**Provided data**.
- - -

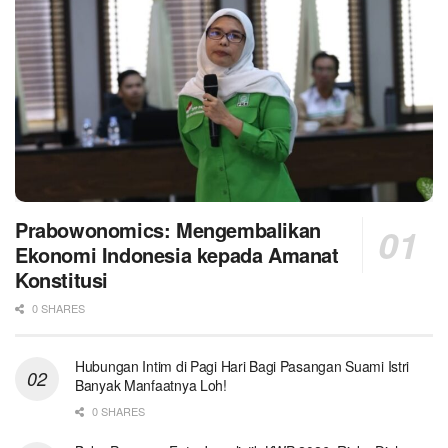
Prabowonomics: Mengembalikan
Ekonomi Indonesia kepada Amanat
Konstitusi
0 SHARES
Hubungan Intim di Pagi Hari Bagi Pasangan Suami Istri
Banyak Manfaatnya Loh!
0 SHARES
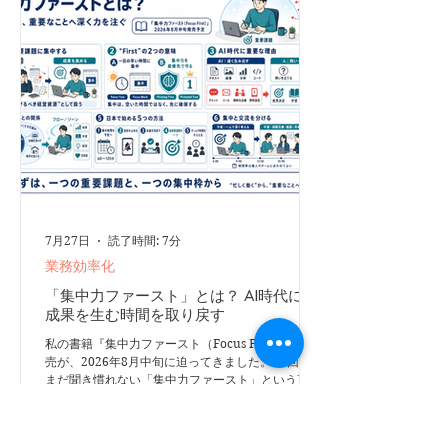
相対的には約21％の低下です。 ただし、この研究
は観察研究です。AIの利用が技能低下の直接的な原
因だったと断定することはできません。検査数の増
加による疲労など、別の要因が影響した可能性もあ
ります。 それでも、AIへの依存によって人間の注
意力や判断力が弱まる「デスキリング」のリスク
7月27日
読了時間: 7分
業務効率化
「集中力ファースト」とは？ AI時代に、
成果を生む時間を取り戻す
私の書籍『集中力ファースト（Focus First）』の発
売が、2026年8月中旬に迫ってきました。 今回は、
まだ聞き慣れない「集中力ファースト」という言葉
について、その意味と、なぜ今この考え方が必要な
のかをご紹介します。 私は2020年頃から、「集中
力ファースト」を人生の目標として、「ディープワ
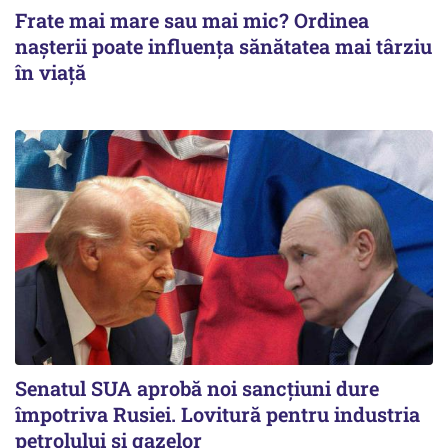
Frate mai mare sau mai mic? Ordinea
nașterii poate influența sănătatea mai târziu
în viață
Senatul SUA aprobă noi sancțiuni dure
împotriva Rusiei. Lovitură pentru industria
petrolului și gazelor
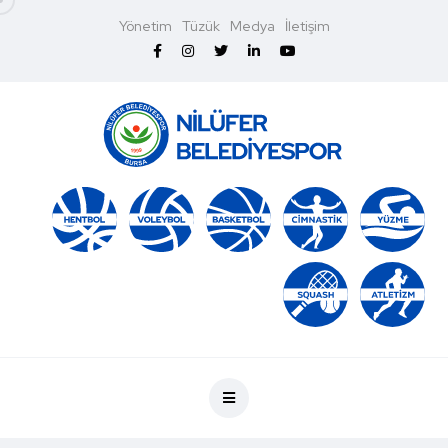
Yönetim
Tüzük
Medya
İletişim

- - -

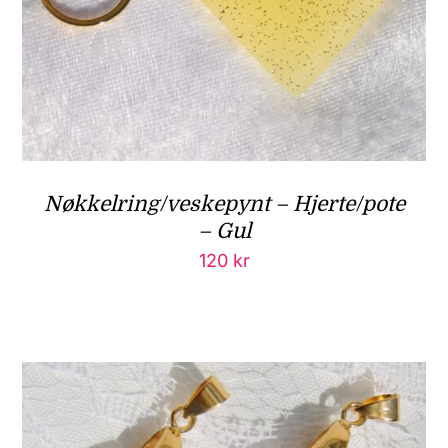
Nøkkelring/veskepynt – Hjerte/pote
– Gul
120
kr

- - -

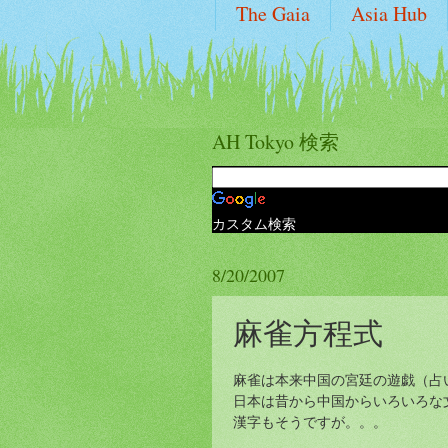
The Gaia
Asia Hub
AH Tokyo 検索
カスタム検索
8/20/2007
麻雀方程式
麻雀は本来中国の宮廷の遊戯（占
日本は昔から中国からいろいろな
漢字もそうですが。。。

- - -

**About this exercise**. In the listing above, show every line with the word "集中力ファースト".

**Result for this exercise**.
「集中力ファースト」とは？ AI時代に、
私の書籍『集中力ファースト（Focus First）』の発
まだ聞き慣れない「集中力ファースト」という言葉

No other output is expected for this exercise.